Personalmente trovo piuttosto singolare proclamare la libertà religiosa e poi proibire il proselitismo. A me sembra che uno degli elementi essenziali della libertà religiosa sia il diritto, per ogni credo, di cercare nuovi adepti; non si può ridurre la libertà religiosa all’esercizio del culto. La Dichiarazione universale dei diritti dell’uomo (1948) afferma al riguardo:
Ogni individuo ha diritto alla libertà di pensiero, di coscienza e di religione; tale diritto include la libertà di cambiare di religione o di credo, e la libertà di manifestare, isolatamente o in comune, e sia in pubblico che in privato, la propria religione o il proprio credo nell’insegnamento, nelle pratiche, nel culto e nell’osservanza dei riti (art. 18).
Ovviamente anche la libertà religiosa, come qualsiasi altro diritto, è soggetta ad alcune limitazioni. La Convenzione internazionale sui diritti civili e politici (adottata nel 1966 ed entrata in vigore nel 1976) menziona le uniche restrizioni ammissibili:
La libertà di manifestare la propria religione o credo può essere soggetta solo alle limitazioni prescritte dalla legge e necessarie per proteggere la sicurezza, l’ordine e la salute pubbliche, o la morale o i diritti fondamentali e le libertà di altri (art. 18, § 3).
A tali limitazioni si possono aggiungere le condizioni previste dal Concilio Vaticano II:
Nel diffondere la fede religiosa e nell’introdurre costumanze si deve sempre evitare ogni modo di procedere in cui ci siano spinte coercitive e sollecitazioni disoneste o meno rette, specialmente nei confronti di persone immature o bisognose. Un tale modo di agire va considerato come abuso del proprio diritto e come lesione del diritto altrui (Dignitatis humanae, n. 4).
Il proselitismo dunque rientra fra i diritti naturali dell’uomo, che non può in alcun modo essere impedito né dalle autorità civili né da quelle religiose. Il problema semmai riguarda le modalità di esercizio: si può far proselitismo in tanti modi diversi. A tale proposito possiamo fare nostre tranquillamente le sei modalità proposte dal Card. Martini (per proclamazione, per convocazione, per attrazione, per irradiazione, per contagio, per lievitazione) e ripudiare qualsiasi forma di coercizione, fisica o morale che sia. E dobbiamo far tesoro anche delle osservazioni fatte da Papa Francesco domenica scorsa a proposito dello “stile di Gesú”.

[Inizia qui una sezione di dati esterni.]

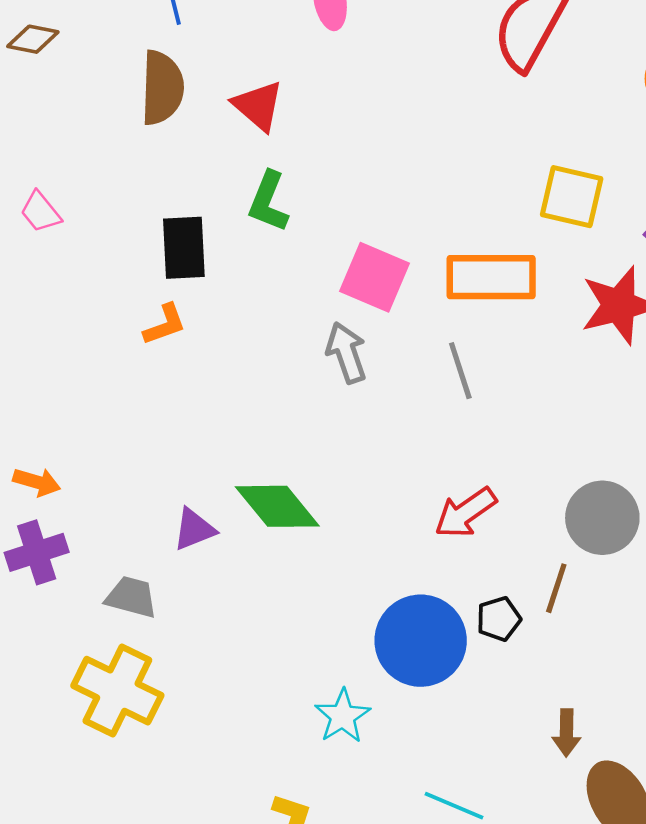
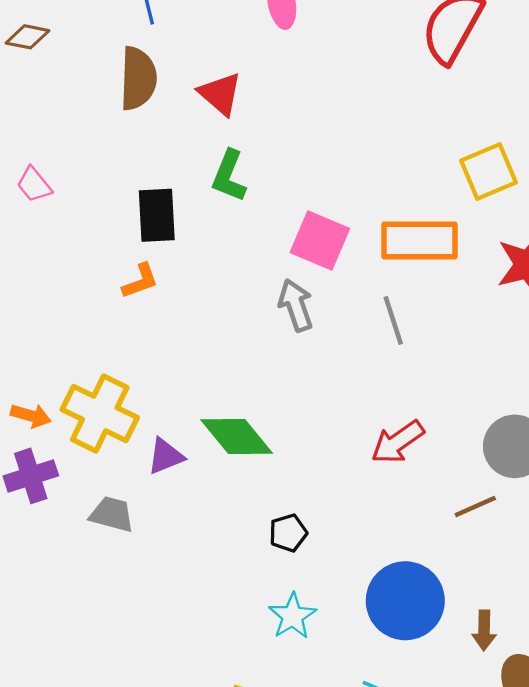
yellow square: (572, 197) -> (489, 172), turned -36
brown line: (556, 588) -> (475, 507), turned 48
black pentagon: (499, 619) -> (288, 533), moved
blue circle: (421, 641) -> (405, 601), moved
yellow cross: (117, 691) -> (100, 414), moved

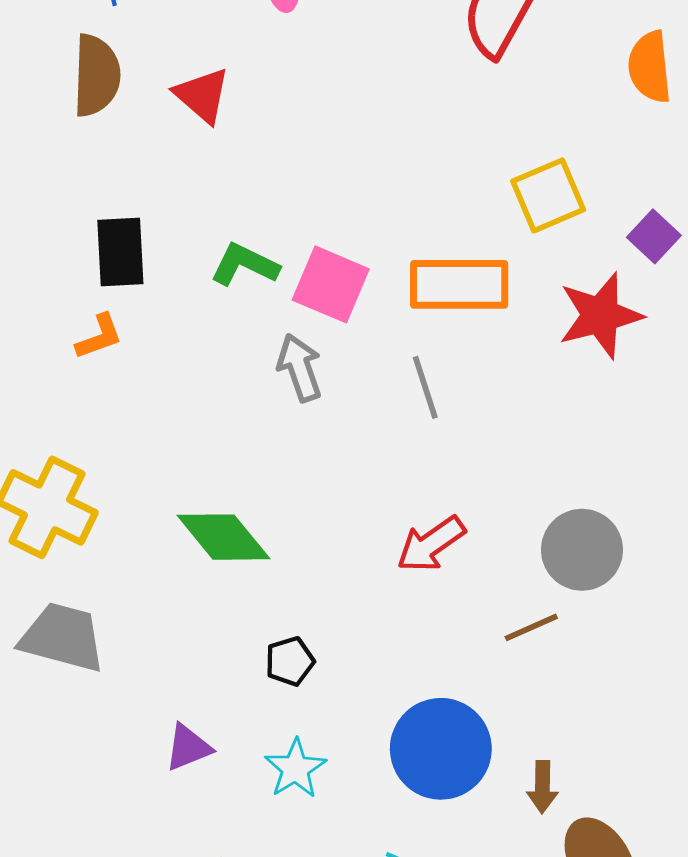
green L-shape: (229, 176) -> (245, 265), moved, turned 94
purple triangle: (165, 456) -> (188, 747), moved
gray trapezoid: (112, 514) -> (62, 637), size x1.5

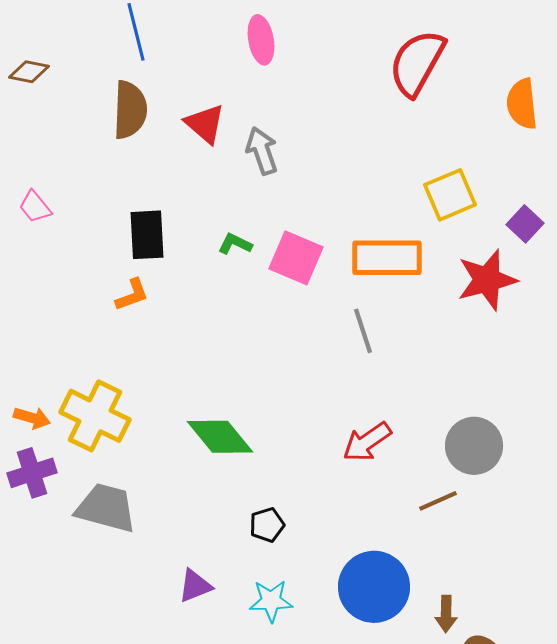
green L-shape: (245, 265) -> (235, 244), size x0.7
gray arrow: (300, 368) -> (262, 151), moved
cyan star: (295, 769) -> (271, 601), turned 30

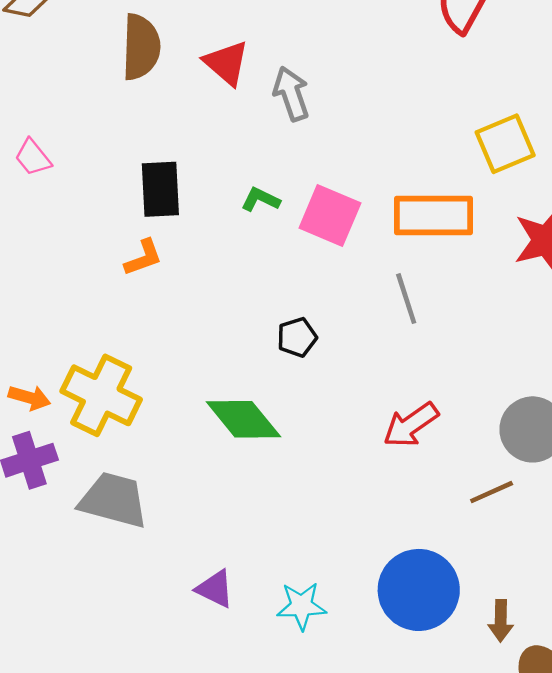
black pentagon: (267, 525) -> (297, 337), moved
purple triangle: (195, 586) -> (215, 589), turned 48

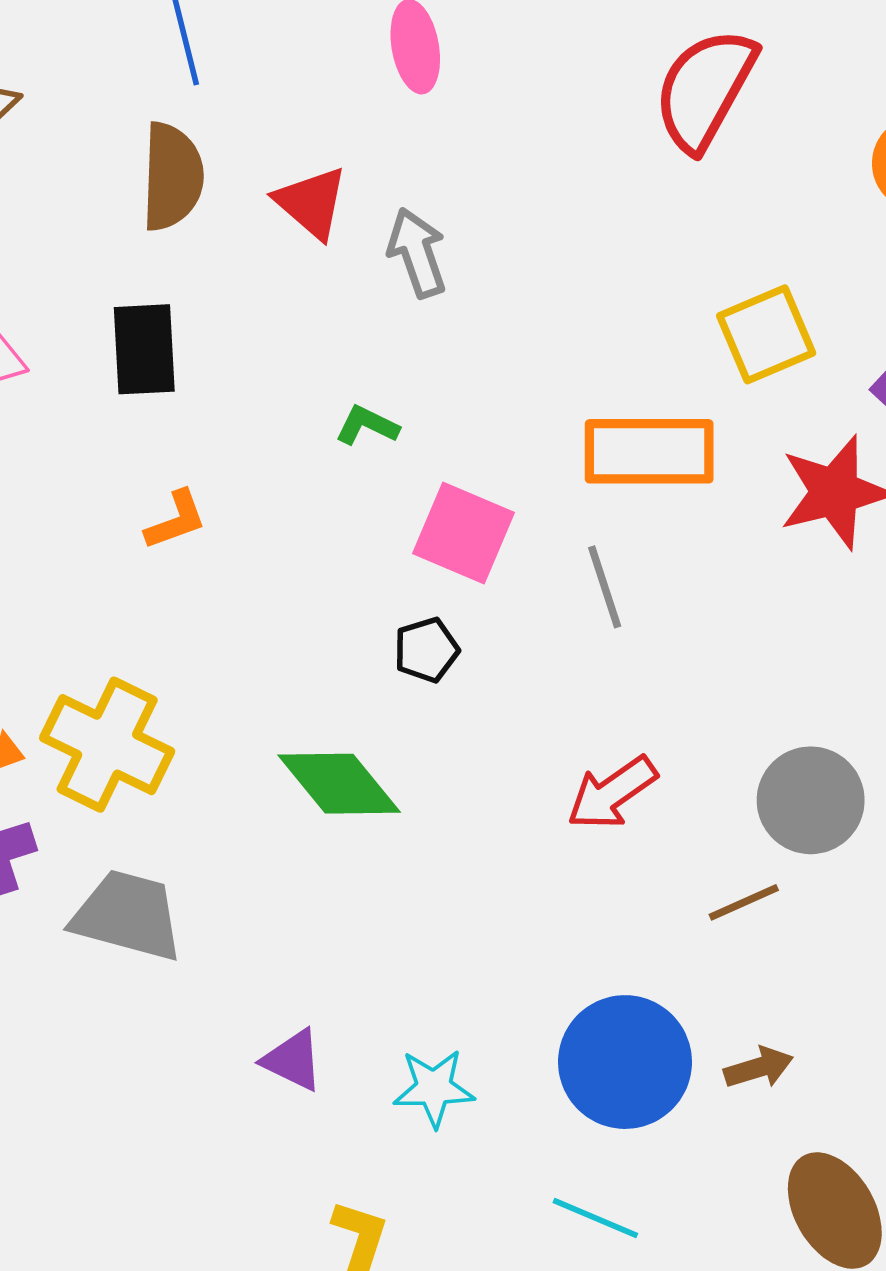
black rectangle: (160, 189) -> (144, 349), moved
pink square: (330, 215) -> (464, 533), moved
brown arrow: (501, 621) -> (759, 1068), moved, turned -108

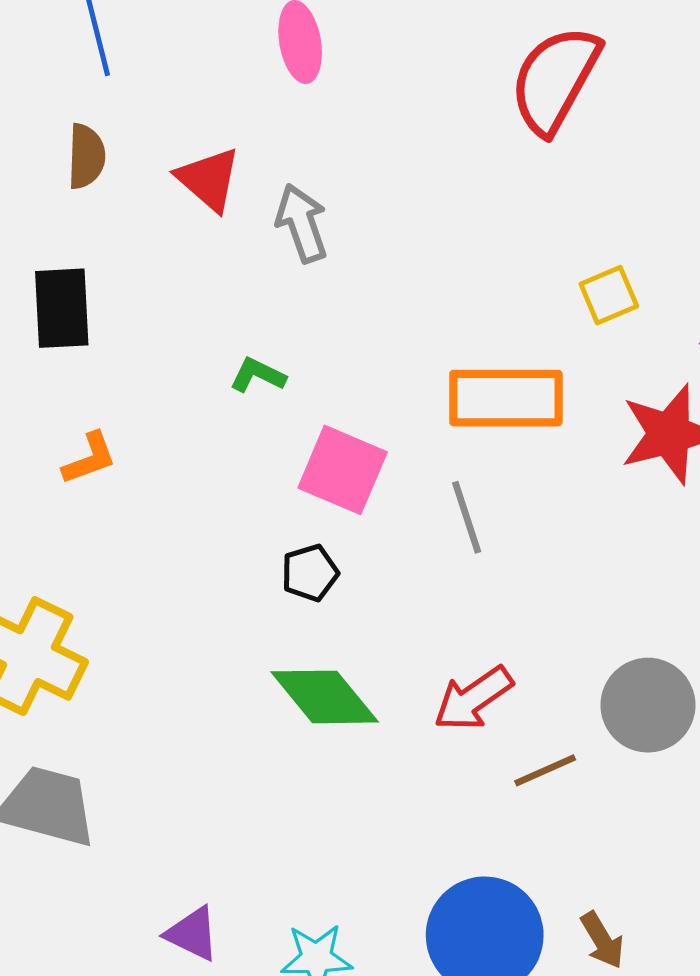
brown semicircle: (172, 177) -> (86, 156), size x0.7
yellow square: (766, 334) -> (609, 295), size x0.7
green diamond: (339, 784) -> (325, 697), moved
brown line: (744, 902) -> (545, 770), moved
brown arrow: (759, 1068) -> (602, 940), turned 76

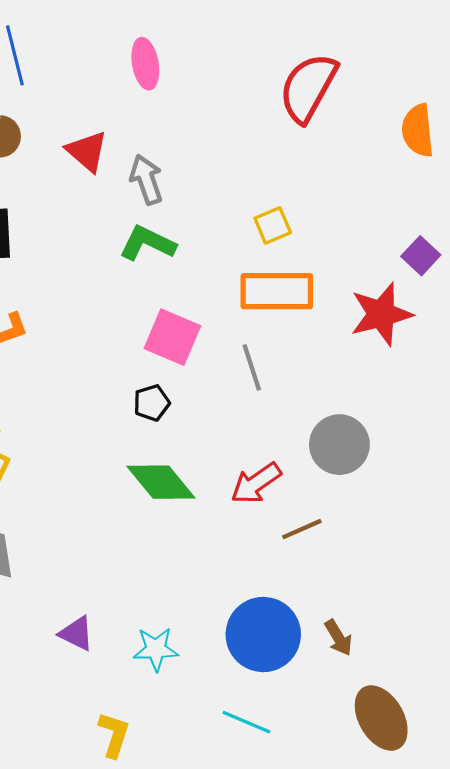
yellow square: (609, 295) -> (273, 225), moved
green L-shape: (258, 375) -> (147, 243), moved, size x1.6
gray circle: (648, 705) -> (339, 445), moved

D’altronde, in una società democratica, quale pretende di essere quella in cui viviamo, nessuno si sognerebbe di impedire la propaganda politica o la pubblicità in ambito commerciale; la libera concorrenza è uno dei principi fondamentali su cui si basa l’attuale sistema economico. Non si vede per quale motivo solo in campo religioso dovrebbe vigere un sistema diverso, nel quale non sia lecito promuovere liberamente il proprio credo e cercare di convincere altri a seguirlo. Ovviamente, come in campo politico, economico e commerciale si esige correttezza e si auspica l’adozione di un codice etico, a maggior ragione in ambito religioso ci si attende il rispetto delle norme morali e delle basilari regole della convivenza civile. A questi criteri di comportamento si potrebbe aggiungere un riguardo speciale verso i fratelli separati, purché esso non violi il diritto di ciascuna Chiesa a presentare sé stessa senza complessi (e senza alcuna detrazione nei confronti delle altre Chiese) e il diritto di ciascun fedele di aderirvi liberamente.

Per concludere, penso che possa essere utile fissare alcuni punti:

1. Il concetto di “proselitismo” non ha in sé alcunché di negativo e di riprovevole: fare proseliti rientra fra i legittimi diritti di qualsiasi religione. Per la Chiesa esso, oltre a essere un diritto, è anche e soprattutto un dovere.

2. Ciò che può essere oggetto di critica sono eventualmente le modalità di esercizio del proselitismo, quando esso viene attuato con metodi non rispettosi della dignità umana. Il fatto che in qualche caso anche la Chiesa abbia potuto far ricorso a metodi discutibili di proselitismo non giustifica il ripudio del proselitismo qua talis.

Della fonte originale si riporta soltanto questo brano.